Die Abfalltrennung in SBB-Bahnhöfen und die Sensibilisierung gegen Littering bewähren sich. Seit der Einführung des neuen Konzepts an den fünf grössten Schweizer Bahnhöfen vor einem Jahr werde nicht nur mehr Müll getrennt entsorgt, als erwartet, bilanziert die SBB. Auch seien die Bahnhöfe sauberer.

Getrennte Abfallkübel für Papier, Alu und PET ab einem Bahnhof.

Bildlegende: Die Trennquote liegt an den Bahnhöfen mit dem neuen Entsorgungssystem bereits im ersten Jahr bei 42 Prozent. Keystone

An den fünf grössten Bahnhöfen der Schweiz führte die SBB Anfang November 2014 Abfalltrennbehälter ein. Seither können die Kundinnen und Kunden Papier, PET, Alu und Restmüll getrennt wegwerfen. Und das tun sie fleissig: Bis Ende Jahr dürften 42 Prozent des Abfalls getrennt entsorgt werden, bilanziert die SBB. Gerechnet hatte sie für das erste Jahr mit einer Trennquote von 25 Prozent.

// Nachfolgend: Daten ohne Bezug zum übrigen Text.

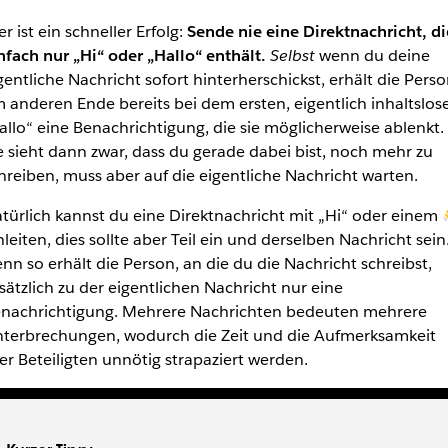
er ist ein schneller Erfolg:
Sende nie eine Direktnachricht, di
nfach nur „Hi“ oder „Hallo“ enthält.
Selbst
wenn du deine
gentliche Nachricht sofort hinterherschickst, erhält die Pers
 anderen Ende bereits bei dem ersten, eigentlich inhaltslos
allo“ eine Benachrichtigung, die sie möglicherweise ablenkt.
e sieht dann zwar, dass du gerade dabei bist, noch mehr zu
hreiben, muss aber auf die eigentliche Nachricht warten.
türlich kannst du eine Direktnachricht mit „Hi“ oder einem 
nleiten, dies sollte aber Teil ein und derselben Nachricht sein
nn so erhält die Person, an die du die Nachricht schreibst,
sätzlich zu der eigentlichen Nachricht nur eine
nachrichtigung. Mehrere Nachrichten bedeuten mehrere
terbrechungen, wodurch die Zeit und die Aufmerksamkeit
ler Beteiligten unnötig strapaziert werden.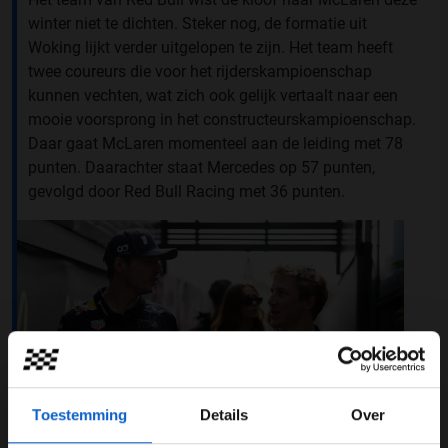
winter niet te dichten. Steker nog, de formatie uit
Woking lijkt verder uitgelopen te zijn. Het team heeft
twee coureurs die voor het rijderskampioenschap
kunnen vechten, wat zich ook gelijk vertaalt naar een
mooie voorsprong in het constructeurskampioenschap.
Daar gaat McLaren momenteel aan de leiding met 78
punten. Daarachter staat Mercedes op 57 punten,
gevolgd door Red Bull Racing met 36 punten.
Toestemming
Details
Over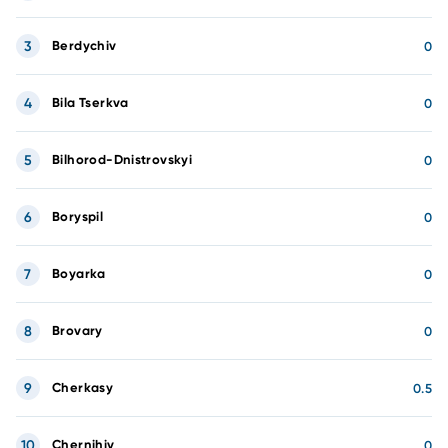
3
Berdychiv
0
4
Bila Tserkva
0
5
Bilhorod-Dnistrovskyi
0
6
Boryspil
0
7
Boyarka
0
8
Brovary
0
9
Cherkasy
0.5
10
Chernihiv
0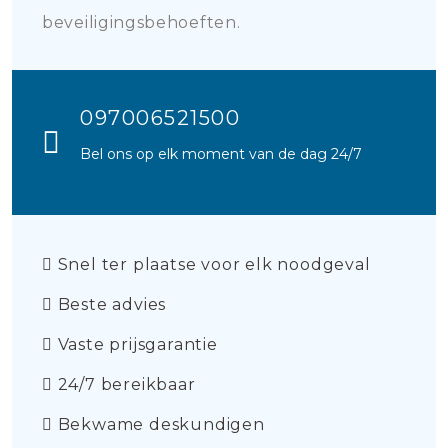
beveiligingsbehoeften.
097006521500
Bel ons op elk moment van de dag 24/7
Snel ter plaatse voor elk noodgeval
Beste advies
Vaste prijsgarantie
24/7 bereikbaar
Bekwame deskundigen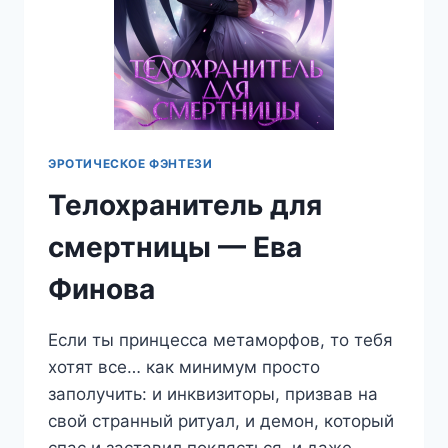
ЭРОТИЧЕСКОЕ ФЭНТЕЗИ
Телохранитель для
смертницы — Ева
Финова
Если ты принцесса метаморфов, то тебя
хотят все… как минимум просто
заполучить: и инквизиторы, призвав на
свой странный ритуал, и демон, который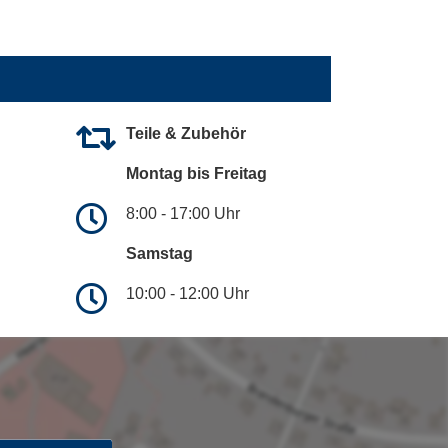
Teile & Zubehör
Montag bis Freitag
8:00 - 17:00 Uhr
Samstag
10:00 - 12:00 Uhr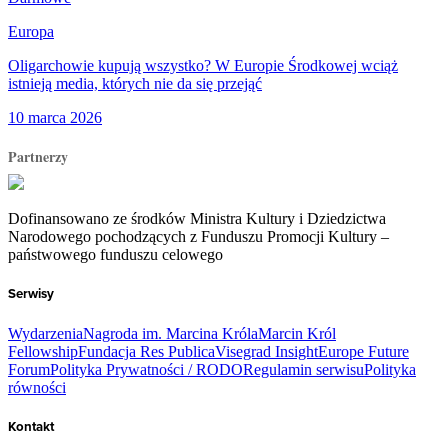
Europa
Oligarchowie kupują wszystko? W Europie Środkowej wciąż
istnieją media, których nie da się przejąć
10 marca 2026
Partnerzy
Dofinansowano ze środków Ministra Kultury i Dziedzictwa
Narodowego pochodzących z Funduszu Promocji Kultury –
państwowego funduszu celowego
Serwisy
Wydarzenia
Nagroda im. Marcina Króla
Marcin Król
Fellowship
Fundacja Res Publica
Visegrad Insight
Europe Future
Forum
Polityka Prywatności / RODO
Regulamin serwisu
Polityka
równości
Kontakt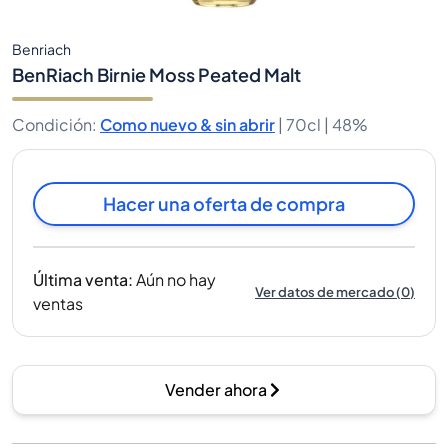
Benriach
BenRiach Birnie Moss Peated Malt
Condición
:
Como nuevo & sin abrir
|
70cl |
48%
Hacer una oferta de compra
Última venta
:
Aún no hay
Ver datos de mercado
(
0
)
ventas
Vender ahora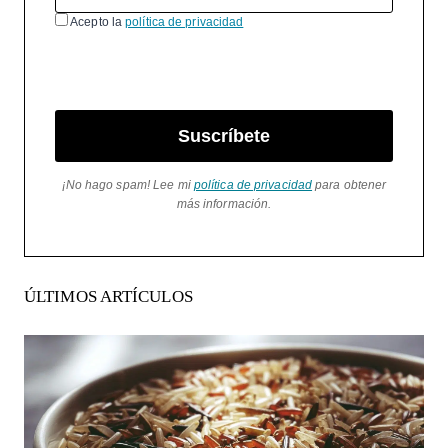
Acepto la
política de privacidad
Suscríbete
¡No hago spam! Lee mi
política de privacidad
para obtener
más información.
ÚLTIMOS ARTÍCULOS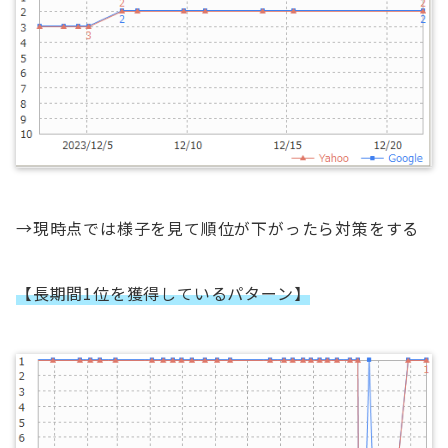
→現時点では様子を見て順位が下がったら対策をする
【長期間1位を獲得しているパターン】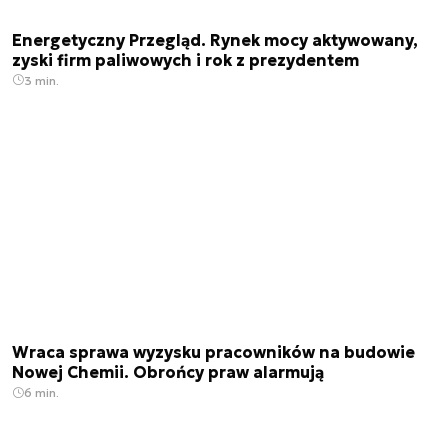
Energetyczny Przegląd. Rynek mocy aktywowany,
zyski firm paliwowych i rok z prezydentem
3 min.
Wraca sprawa wyzysku pracowników na budowie
Nowej Chemii. Obrońcy praw alarmują
6 min.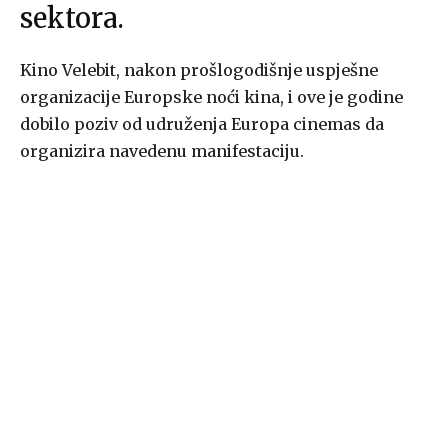
sektora.
Kino Velebit, nakon prošlogodišnje uspješne
organizacije Europske noći kina, i ove je godine
dobilo poziv od udruženja Europa cinemas da
organizira navedenu manifestaciju.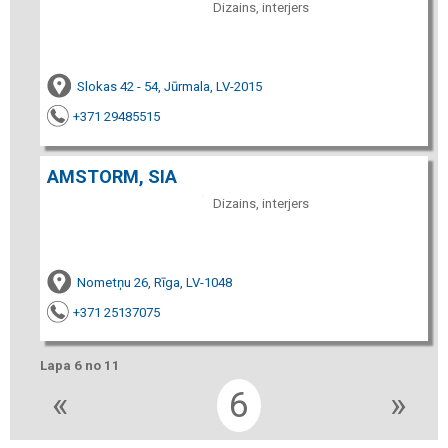
Dizains, interjers
Slokas 42 - 54, Jūrmala, LV-2015
+371 29485515
AMSTORM, SIA
Dizains, interjers
Nometņu 26, Rīga, LV-1048
+371 25137075
Lapa 6 no 11
«
6
»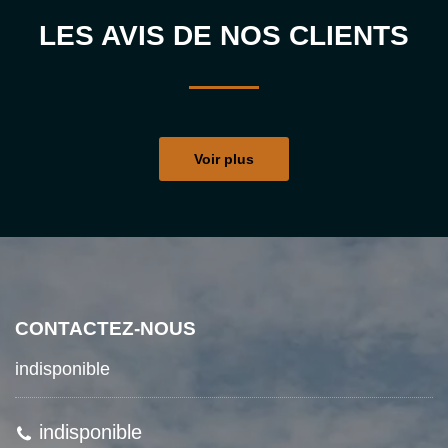
LES AVIS DE NOS CLIENTS
Voir plus
CONTACTEZ-NOUS
indisponible
indisponible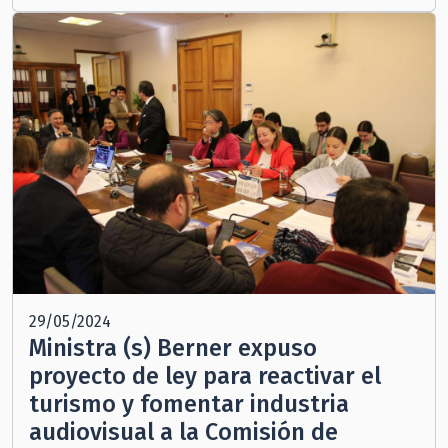
29/05/2024
Ministra (s) Berner expuso
proyecto de ley para reactivar el
turismo y fomentar industria
audiovisual a la Comisión de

Insgesamt wurden seit Einführung des neuen Konzepts 171 Tonnen PET, 75 Tonnen Alu und 373 Tonnen Papier gesammelt. Dazu kamen 855 Tonnen Restmüll. Das sei «ein voller Erfolg», schreibt die SBB.

Bahnhöfe wurden sauberer

Neben der erfolgreichen Abfalltrennung habe sich dank einer Anti-Littering-Kampagne auch die Sauberkeit der Bahnhöfe verbessert. Allein im Bahnhof Bern fielen bis Ende 2015 voraussichtlich rund 37 Tonnen weniger Abfall an als im Jahr 2012. Dies wirke sich positiv auf das Image der Bahn aus, heisst es in der Mitteilung. In der jüngsten Umfrage zur Kundenzufriedenheit sei denn auch der Wert «Sauberkeit in Zügen und an Bahnhöfen» auf einem rekordhohen Stand gewesen.